Mehmet Ağar, ‘Masumiyet Karinesi’ İle Beraat Etti

Aralarında Savaş Buldan, Namık Erdoğan, Behçet Cantürk, Ziya Ekinci ve babam Mecit Baskın’ın da bulunduğu bir çok aydın ve iş insanımızın katledilme emrini veren Mehmet Ağar’a onlarca delil ve gerçekliğe rağmen beraat kararını ‘masumiyet karinesi’ ile verdiler.

Ankara 1. Ağır Ceza Mahkemesi, 1990’lı yıllarda işlenen 10 faili meçhul cinayeti konu alan davada aralarında Mehmet Ağar’ın da bulunduğu 17 sanığa verilen beraat kararının gerekçesini açıkladı.

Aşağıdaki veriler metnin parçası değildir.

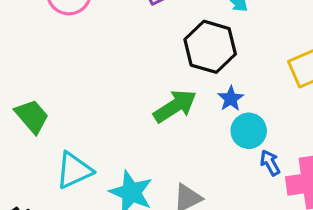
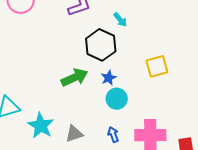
blue arrow: (270, 163) -> (113, 134), moved

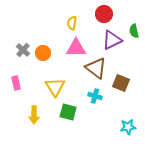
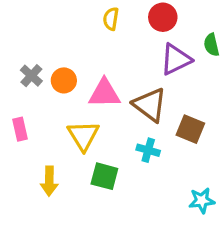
yellow semicircle: (72, 23) -> (111, 19), moved
pink triangle: (76, 48) -> (104, 93), moved

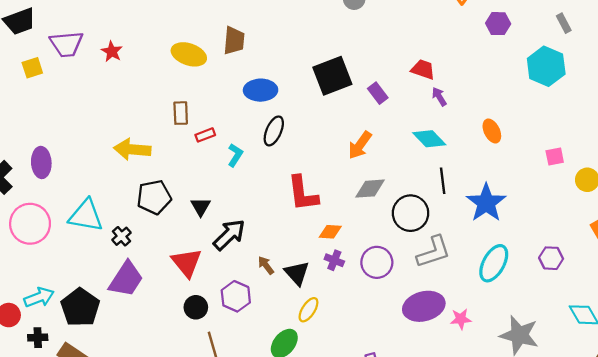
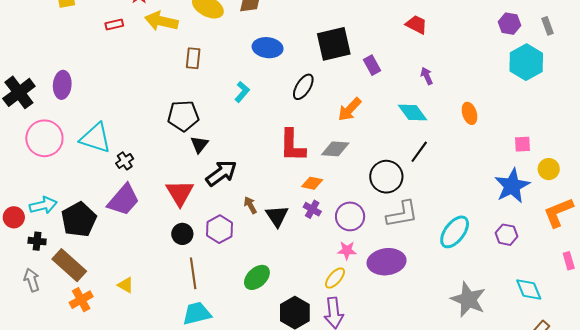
purple hexagon: (498, 24) -> (509, 24), moved
red trapezoid: (423, 69) -> (416, 25), moved
black ellipse: (274, 131) -> (303, 87), moved
red rectangle: (205, 135) -> (114, 25), moved
yellow arrow: (132, 149) -> (161, 21), moved
cyan L-shape: (235, 155) -> (242, 92), moved
black line: (443, 181) -> (419, 152), turned 35
gray diamond: (370, 189) -> (335, 149), moved
black pentagon: (154, 197) -> (183, 116), moved
blue star: (486, 203) -> (512, 186), moved
yellow ellipse: (308, 310) -> (335, 278), moved
pink star: (461, 319) -> (347, 250), moved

Davanın açılmasına neden olan eski Özel Harekât Polisi Ayhan Çarkın’ın anlatımlarının “çelişkili” olduğu öne sürülen kararda, “masumiyet karinesi” gözetilerek, “şüpheden sanık yararlanır” kuralından sanıkların yararlanacağı savunuldu. Bu kurala göre, somut delil yoksa suç şüphesi sanık lehine yorumlanıyor.

Kararda, “Her ne kadar sanık Ayhan Çarkın’ın beyanları arasında somut gerçekle uyuşan hususlar mevcut ise de; sanığın, olayın üzerinden 18 yıl geçtikten sonra yaptığı açıklamaların, gerek soruşturma dosyasından ve gerekse basın-yayın organlarında yer alan haberlerden öğrenilip ifadeye dönüştürülmesi mümkün görülmekle; sanığın bu beyanları sanıkların mahkûmiyeti için yeterli görülmemiştir” denildi.

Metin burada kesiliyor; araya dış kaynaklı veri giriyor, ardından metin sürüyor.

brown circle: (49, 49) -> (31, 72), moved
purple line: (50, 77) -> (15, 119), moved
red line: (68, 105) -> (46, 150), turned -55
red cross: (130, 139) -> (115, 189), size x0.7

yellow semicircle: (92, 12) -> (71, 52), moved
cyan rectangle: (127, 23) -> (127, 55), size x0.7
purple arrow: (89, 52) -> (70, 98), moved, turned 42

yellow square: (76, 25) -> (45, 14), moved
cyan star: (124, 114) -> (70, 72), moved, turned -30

İnandırıcı delil elde edilemedi’

Kararda, sanık Ayhan Çarkın’ın sonradan değiştirdiği ve aşamalarda çelişkili ve dosya muhteviyatı ile uyumlu olmayan beyanları dışında, sanıkların atılı suçu işlediğini gösterir her türlü şüpheden uzak, kesin ve inandırıcı delil elde edilemediği kaydedildi.

Şüpheden sanık yararlanır’ kuralı uygulandı

Çarkın’ın yer gösterme işlemindeki beyanına göre cesedin bulunduğu yer ile sanığın ifadesindeki yerin uyuşmadığı örneği verilen kararda, şu sonuca varıldı:
“Masumiyet karinesi gözetilerek, yukarıda detaylı açıklandığı üzere şüpheden sanık yararlanır kuralı uyarınca sanıkların ayrı ayrı beraatine karar verilmiştir. Her ne kadar sanık Ayhan Çarkın’ın beyanları arasında somut gerçekle uyuşan hususlar mevcut ise de; sanığın, olayın üzerinden 18 yıl geçtikten sonra yaptığı açıklamaların, gerek soruşturma dosyasından ve gerekse basın-yayın organlarında yer alan haberlerden öğrenilip ifadeye dönüştürülmesi mümkün görülmekle; sanığın bu beyanları sanıkların mahkûmiyeti için yeterli görülmemiştir.”